Infographic: Big Data- The Hype And The Reality
The rise of social media platforms, the internet of things and multimedia has led to a record rate of data creation. The concept of “big data” has only become widespread as of 2011, referring to the staggering amount of new data generated per minute accounting to the amount of 204 million emails sent, 1.8 million Facebook likes, 278 thousand tweets, and 200 thousand photos uploaded. Indeed, the worldwide business intelligence and analytics industry is valued today at US$16.9 billion in 2016.
While the definition of data analytics and big data might seem ubiquitous, several research papers and industry reports define big data by the different components that it encompasses. The four V’s has emerged as a common framework to describe big data:
1.Volume refers to the size of the data and is the defining characteristic of big data. In terms of scale, the “digital universe” is expected to grow from 4.4ZB to 44ZB in 2020.
2.Velocity refers to the rate at which data is created, but also the speed at which it should be examined. As of 2016, 2.5 quintillion bytes of data are created everyday.
3.Variety of the dataset may be understood as the different types of data recorded: structured (e.g. sensor data and databases), semi-structured (XML) and unstructured data (social media).
4.Veracity is a component that IBM has added into the framework to define the quality of the data collected; poor quality data costs the US economy $3.1 trillion annually.
Indeed, big data’s application has been widespread across industries and we can see the fruition of results that were up until very recently impossible for man to compute. For instance, in the agriculture sector, farmers are able to better monitor crop life, increase crop yields and optimize spending by acquiring data from seeds sensors tractors and GPS. In entertainment, IBM scientist and the movie studio 20th Century Fox used machine learning and NLP to create a movie trailer based on past data. In healthcare for example, a developed machine-learning algorithm predicted cardiac arrests based on crosschecked data of 133,000 patients and 72 medical parameters.

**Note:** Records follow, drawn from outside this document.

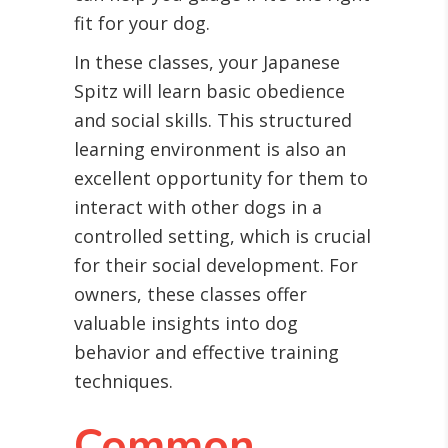
fit for your dog.
In these classes, your Japanese
Spitz will learn basic obedience
and social skills. This structured
learning environment is also an
excellent opportunity for them to
interact with other dogs in a
controlled setting, which is crucial
for their social development. For
owners, these classes offer
valuable insights into dog
behavior and effective training
techniques.
Common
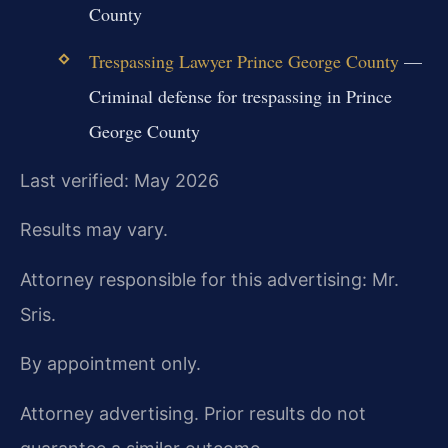
County
Trespassing Lawyer Prince George County
—
Criminal defense for trespassing in Prince
George County
Last verified: May 2026
Results may vary.
Attorney responsible for this advertising: Mr.
Sris.
By appointment only.
Attorney advertising. Prior results do not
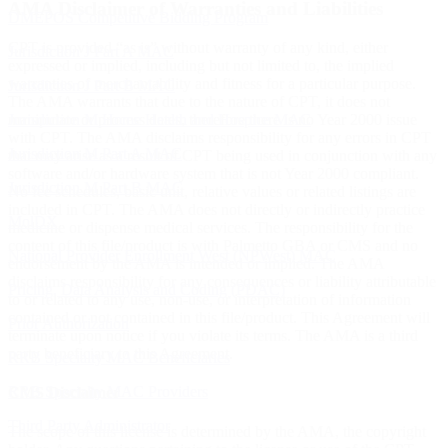
AMA Disclaimer of Warranties and Liabilities
DMEPOS Competitive Bidding Program
CPT is provided “as is” without warranty of any kind, either
Jurisdiction J Part A MAC
expressed or implied, including but not limited to, the implied
warranties of merchantability and fitness for a particular purpose.
Jurisdiction J Part B MAC
The AMA warrants that due to the nature of CPT, it does not
manipulate or process dates, therefore there is no Year 2000 issue
Jurisdiction M Home Health and Hospice MAC
with CPT. The AMA disclaims responsibility for any errors in CPT
Jurisdiction M Part A MAC
that may arise as a result of CPT being used in conjunction with any
software and/or hardware system that is not Year 2000 compliant.
Jurisdiction M Part B MAC
No fee schedules, basic unit, relative values or related listings are
included in CPT. The AMA does not directly or indirectly practice
MolDX
medicine or dispense medical services. The responsibility for the
content of this file/product is with Palmetto GBA or CMS and no
National Provider Enrollment West (NPWest) MAC
endorsement by the AMA is intended or implied. The AMA
disclaims responsibility for any consequences or liability attributable
Pricing, Data Analysis and Coding (PDAC)
to or related to any use, non-use, or interpretation of information
contained or not contained in this file/product. This Agreement will
Prior Authorization
terminate upon notice if you violate its terms. The AMA is a third
party beneficiary to this Agreement.
RRB Specialty MAC Beneficiaries
RRB Specialty MAC Providers
CMS Disclaimer
Third Party Administrator
The scope of this license is determined by the AMA, the copyright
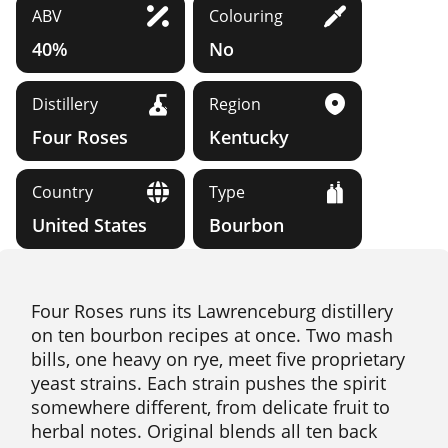
ABV
Colouring
40%
No
Distillery
Region
Four Roses
Kentucky
Country
Type
United States
Bourbon
Four Roses runs its Lawrenceburg distillery
on ten bourbon recipes at once. Two mash
bills, one heavy on rye, meet five proprietary
yeast strains. Each strain pushes the spirit
somewhere different, from delicate fruit to
herbal notes. Original blends all ten back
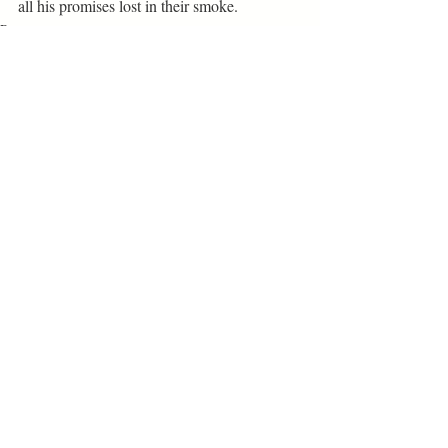
all his promises lost in their smoke.
Poetry
Related Posts
See All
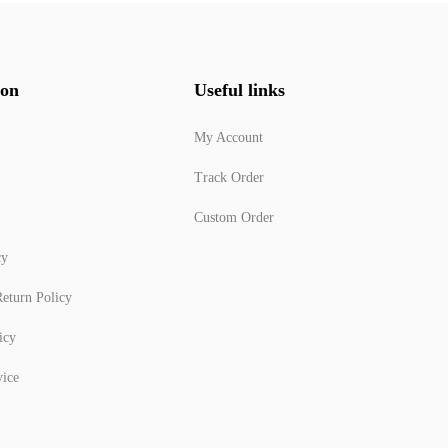
ion
Useful links
My Account
Track Order
Custom Order
cy
eturn Policy
icy
vice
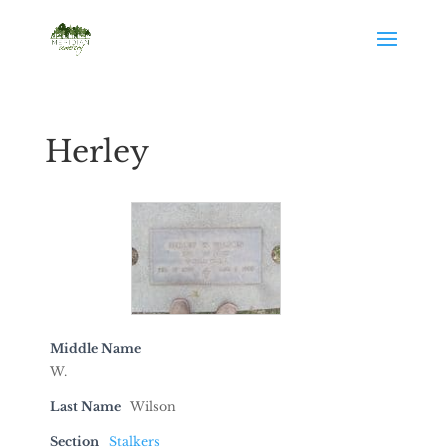
Herley
Middle Name
W.
Last Name
Wilson
Section
Stalkers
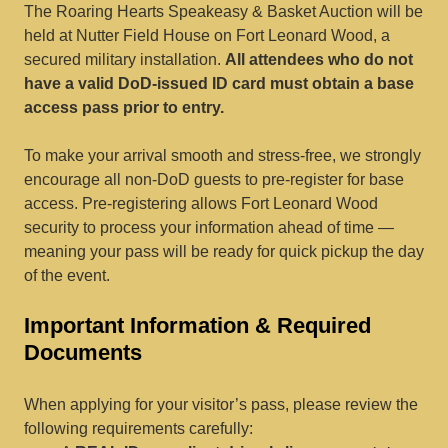
The Roaring Hearts Speakeasy & Basket Auction will be
held at Nutter Field House on Fort Leonard Wood, a
secured military installation.
All attendees who do not
have a valid DoD-issued ID card must obtain a base
access pass prior to entry.
To make your arrival smooth and stress-free, we strongly
encourage all non-DoD guests to pre-register for base
access. Pre-registering allows Fort Leonard Wood
security to process your information ahead of time —
meaning your pass will be ready for quick pickup the day
of the event.
Important Information & Required
Documents
When applying for your visitor’s pass, please review the
following requirements carefully:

While eliciting a lot of excitement by the media, academics, governments and companies, it is very hard however to distinguish nowadays what is truly happening in the industry, and whether or not we are able to cope with the increasing growth rate of data, relative to the supporting technologies and capabilities. What we do know however is that analytics have revolutionized decision-making processes by shifting the unknown to the known, rather than reacting, companies are now predicting.